Annual 20.09 Million KRW per Creator in Bottom 10%
Overall Income Increased but Income Gap Between Top and Bottom Widened

Among individual media creators such as YouTubers and BJs, the top 10% earned more than 340 million KRW annually, while the bottom 10% barely exceeded 20 million KRW in income.


Top 10% of YouTubers and BJs Earn Over 300 Million KRW Annually... What About the Bottom 10%?

According to data received from the National Tax Service by Kim Young-jin, a member of the National Assembly's Planning and Finance Committee from the Democratic Party of Korea (Gyeonggi Suwon-byeong), 19,290 individual media creators filed comprehensive income tax returns for the year 2022, marking a 19.4% increase from 16,294 in the previous year. The total income these creators earned over the year was 1.4537 trillion KRW, up 34.2% from 1.0835 trillion KRW the previous year. The average income per person also rose by 13.3%, from 66 million KRW to 75 million KRW.


Although creators' incomes increased overall, there was a wide disparity between the top and bottom earners. The total income of the top 10% of creators for 2022 was 665.048 billion KRW, accounting for 45.7% of the total income. The average income per person in the top 10% was 344.94 million KRW, a 12.7% increase from 306.09 million KRW the previous year. Expanding this to the top 30%, the total income reached 1.0256 trillion KRW, representing 70.4% of the total, with an average income per person of 177.26 million KRW.


The total income of the bottom 10% of creators was 38.79 billion KRW, making up only 2.7% of the total income.
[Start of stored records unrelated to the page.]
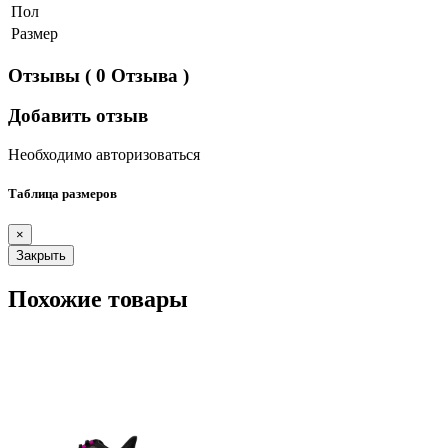
Пол
Размер
Отзывы
( 0 Отзыва )
Добавить отзыв
Необходимо авторизоваться
Таблица размеров
×
Закрыть
Похожие товары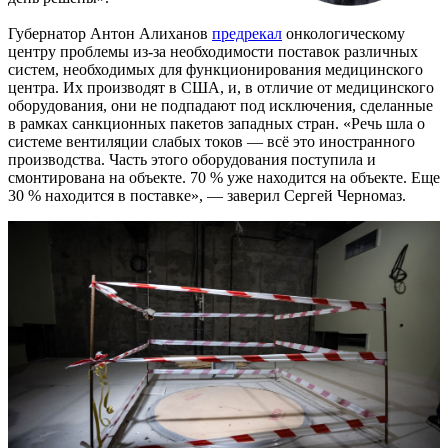
Губернатор Антон Алиханов
предрекал
онкологическому
центру проблемы из-за необходимости поставок различных
систем, необходимых для функционирования медицинского
центра. Их производят в США, и, в отличие от медицинского
оборудования, они не подпадают под исключения, сделанные
в рамках санкционных пакетов западных стран. «Речь шла о
системе вентиляции слабых токов — всё это иностранного
производства. Часть этого оборудования поступила и
смонтирована на объекте. 70 % уже находится на объекте. Еще
30 % находится в поставке», — заверил Сергей Черномаз.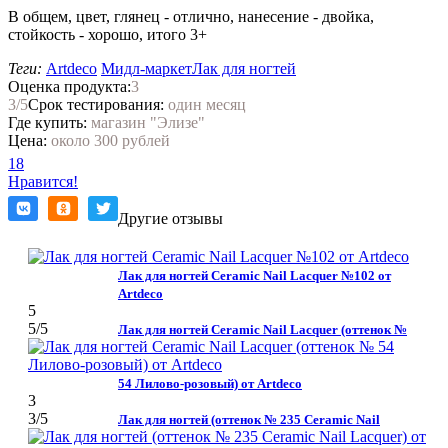
В общем, цвет, глянец - отлично, нанесение - двойка,
стойкость - хорошо, итого 3+
Теги:
Artdeco
Мидл-маркет
Лак для ногтей
Оценка продукта:
3
3
/5
Срок тестирования:
один месяц
Где купить:
магазин "Элизе"
Цена:
около 300 рублей
18
Нравится!
Другие отзывы
Лак для ногтей Ceramic Nail Lacquer №102 от
Artdeco
5
5
/5
Лак для ногтей Ceramic Nail Lacquer (оттенок №
54 Лилово-розовый) от Artdeco
3
3
/5
Лак для ногтей (оттенок № 235 Ceramic Nail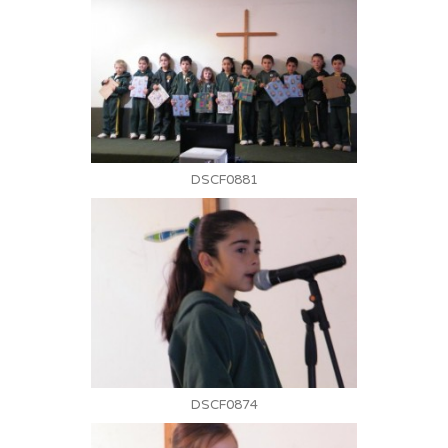
DSCF0881
DSCF0874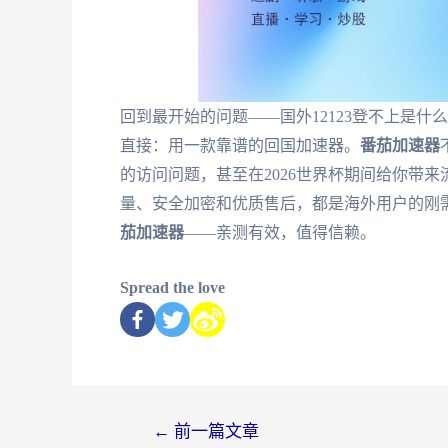
回到最开始的问题——国外12123登不上是
直接：用一款靠谱的回国加速器。
番茄加速器
的访问问题，甚至在2026世界杯期间给你带
量、安全加密和优质售后，都是海外用户的刚
茄加速器
——亲测有效，值得信赖。
Spread the love
←
前一篇文章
However, the average income per person in the bottom 10% increased by 13.3%, from 17.75 million KRW to 20.09 million KRW compared to the previous year.


Assemblyman Kim stated, "Since there is a significant wealth gap among YouTubers, it is socially important to be cautious about blindly chasing illusions based solely on some high-income YouTubers." He added, "As the scale and value created by media creators are expected to grow in the future, the National Tax Service must prepare thorough measures to prevent tax blind spots."


Meanwhile, the National Tax Service announced that in the second half of this year, it will strengthen verification of online platform tax evasion such as omitted YouTuber advertising and sponsorship income, as well as irregular issuance and trading of virtual assets through overseas exchanges, as part of its tax administration operation direction.